Собственно, ничего нового в таком подходе нет. Еще лет шесть назад эстонские официальные лица, как по команде, заняли новую по тогдашним временам позицию в вопросе о национальных меньшинствах. Вместо красноречивых отповедей защитникам "соотечественников" стали повторять одну по сути фразу: проблемы? какие проблемы? нет таких проблем. И что характерно — сработало.

Однако в вопросах НАТО (и "военного строительства" вообще) все обстоит несколько сложнее. Настолько сложнее, что даже к обсуждению проблемы лучше подходить осторожно, не пытаясь атаковать ее в лоб. Для начала неплохо было бы разобраться в тезисе "ЕС — хорошо, НАТО — плохо", усердно повторяемом не только российскими, но и русскими политиками вне зависимости от гражданства. А лучший способ сделать это — вспомнить, как именно тема ЕС оказалась на повестке дня эстонской внешней политики. Ведь и тут не так все просто.
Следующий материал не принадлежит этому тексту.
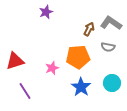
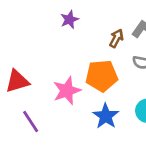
purple star: (46, 12) -> (69, 20), moved
pink star: (52, 68) -> (67, 91), size x1.5

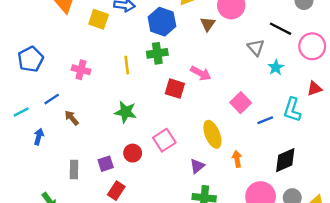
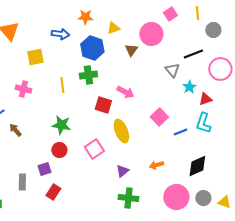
yellow square: (99, 19) -> (35, 57), moved, turned -30
black line: (280, 29) -> (193, 54), turned -48
red triangle: (315, 89) -> (205, 99), moved
yellow ellipse: (212, 134) -> (121, 131), moved
red circle: (133, 153) -> (59, 150), moved
orange arrow: (237, 159) -> (156, 165), turned -96
gray rectangle: (74, 170) -> (22, 182), moved

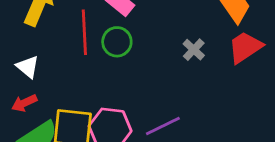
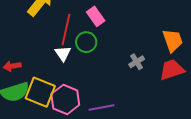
white triangle: (28, 67) -> (63, 53), moved

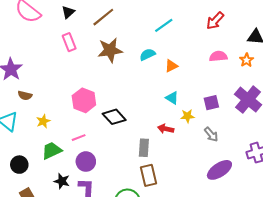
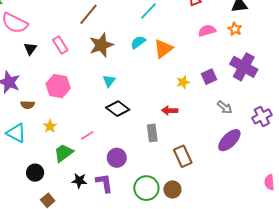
black triangle: (68, 12) -> (30, 49), moved
orange triangle: (171, 66) -> (163, 49), size x1.5
cyan triangle: (172, 98) -> (109, 81), moved, turned 48
pink hexagon: (84, 100) -> (58, 86), moved
yellow star: (187, 116) -> (183, 82), moved
gray arrow: (211, 134) -> (225, 107), moved
purple circle: (86, 162) -> (117, 158), moved
brown rectangle: (148, 175) -> (183, 156), moved

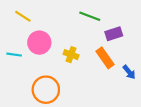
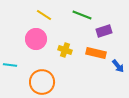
yellow line: (23, 16) -> (44, 15), moved
cyan line: (14, 55) -> (10, 65), moved
orange rectangle: (105, 58) -> (96, 53), turned -42

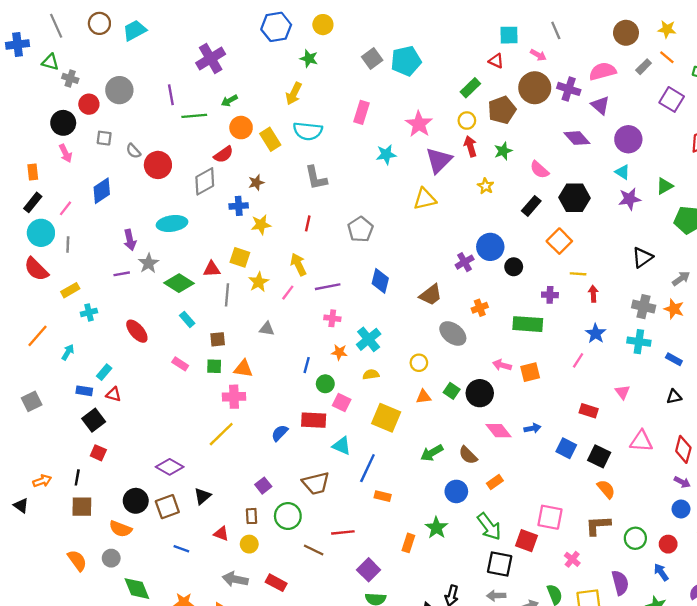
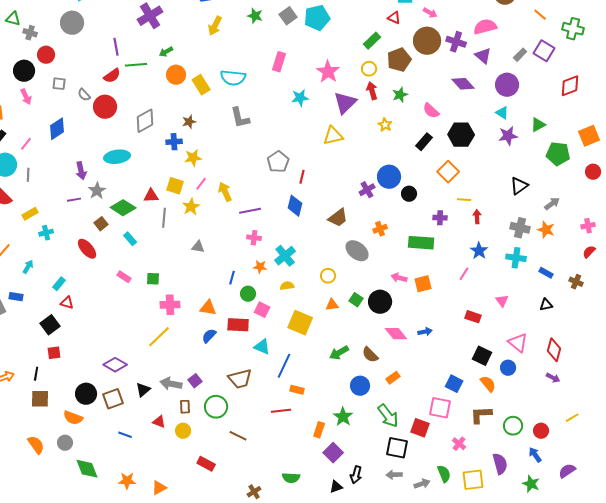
green star: (309, 59) -> (255, 16), moved
gray rectangle: (644, 67) -> (520, 55), moved
gray circle: (119, 90) -> (72, 23), moved
yellow arrow: (294, 94) -> (215, 26), moved
red semicircle: (223, 154) -> (112, 76), moved
red line: (308, 223) -> (302, 177), moved
pink line: (288, 293) -> (201, 184), moved
brown square: (218, 339) -> (101, 224), moved, turned -32
orange triangle: (243, 369) -> (208, 308), moved
blue rectangle: (84, 391) -> (16, 297), moved
pink triangle: (641, 441) -> (518, 343), turned 35
blue square: (566, 448) -> (454, 384), moved
red square: (98, 453) -> (54, 353), turned -32
blue circle: (681, 509) -> (508, 368), moved
red line: (343, 532) -> (281, 411), moved
purple square: (369, 570) -> (333, 453), moved
gray arrow: (235, 579) -> (171, 384), moved

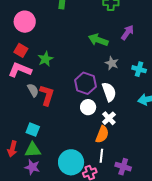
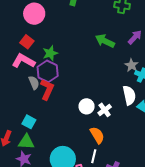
gray star: (112, 63) -> (132, 65), moved
purple hexagon: (85, 83) -> (48, 71), moved
white semicircle: (109, 92) -> (129, 95), moved
white cross: (109, 118) -> (105, 110), moved
orange semicircle: (102, 134) -> (97, 135), turned -60

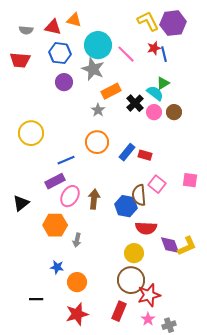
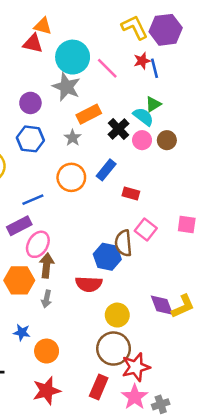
red triangle: (53, 27) -> (33, 43), moved
blue hexagon: (60, 53) -> (30, 139), moved
blue rectangle: (127, 152) -> (106, 170), moved
brown arrow: (94, 199) -> (47, 265), moved
red semicircle: (146, 228) -> (89, 284), moved
pink star: (148, 319) -> (135, 397), size x1.5

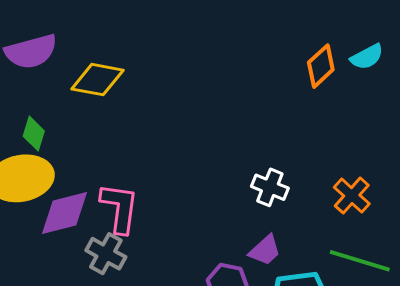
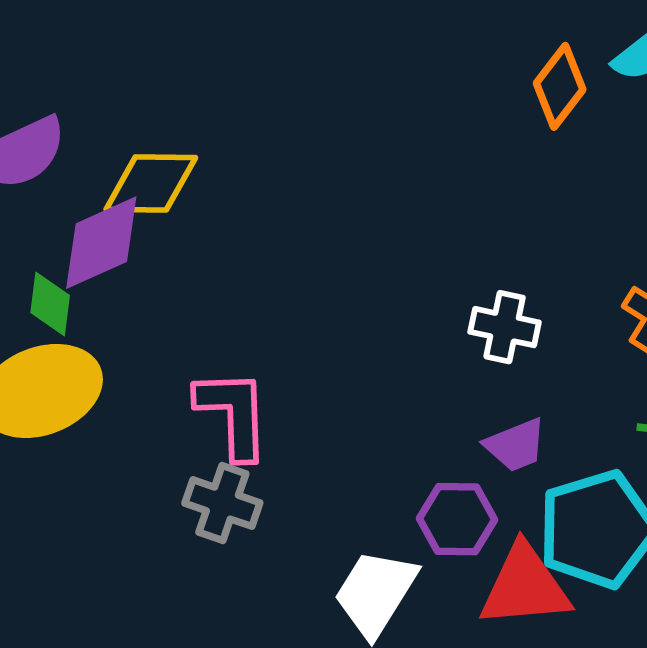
purple diamond: (64, 213) -> (101, 243), moved
purple trapezoid: (265, 250) -> (516, 445), turned 30

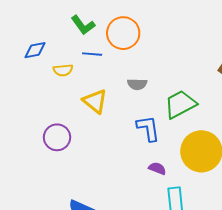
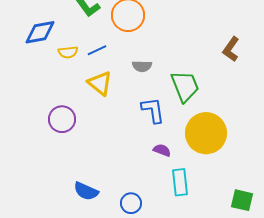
blue diamond: (35, 50) -> (40, 32), size x1.4
blue line: (92, 54) -> (97, 50), moved, turned -30
green trapezoid: (180, 104) -> (185, 86), turned 96

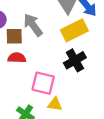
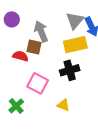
brown square: (14, 36) -> (34, 47), moved
yellow triangle: (55, 104) -> (63, 105), moved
Первый этап нашего стремления в Европу начался одновременно с "поющей революцией" и был до неприличия романтичным. Собственно, стремились мы тогда не в ЕС (или какую-нибудь другую конкретную организацию), а просто в Европу. Достаточно скоро, правда, выяснилось, что никакой такой "просто Европы" нет. Особенно после крушения Берлинской стены, когда континент стал напоминать конгломерат разношерстных группировок, а к политическим формулировкам типа "Европа от Атлантики до Урала" добавились "общий европейский дом" и нечто мирное, светлое и пушистое, простиравшееся от "Владивостока до Ванкувера" (или наоборот, но тут уж какая разница).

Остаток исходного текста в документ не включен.